Work order:
The answer consists solely of the lines running from the one with "افتتح رئيس اللجنة" through the final line below, transcribed exactly and without any pictures.

Input for this task:
########
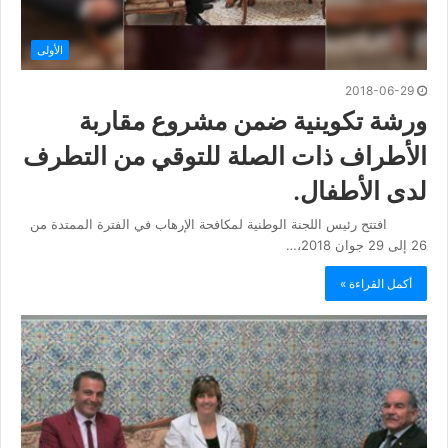
الأولى
2018-06-29
ورشة تكوينية ضمن مشروع مقاربة
الأطراف ذات الصلة للتوقي من التطرف
لدى الأطفال.
افتتح رئيس اللجنة الوطنية لمكافحة الإرهاب في الفترة الممتدة من
26 إلى 29 جوان 2018،…
أكمل القراءة »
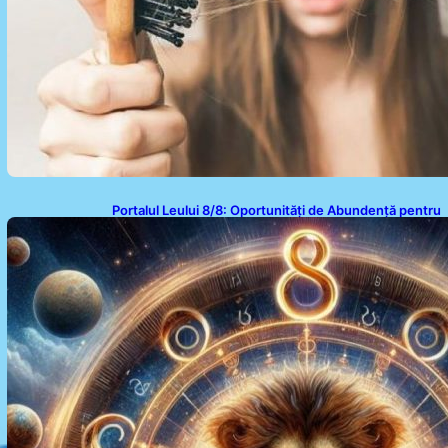
Portalul Leului 8/8: Oportunități de Abundență pentru
Cinci Zodii în 2026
########
Result:
افتتح رئيس اللجنة الوطنية لمكافحة الإرهاب في الفترة الممتدة من
26 إلى 29 جوان 2018،…
أكمل القراءة »
Portalul Leului 8/8: Oportunități de Abundență pentru
Cinci Zodii în 2026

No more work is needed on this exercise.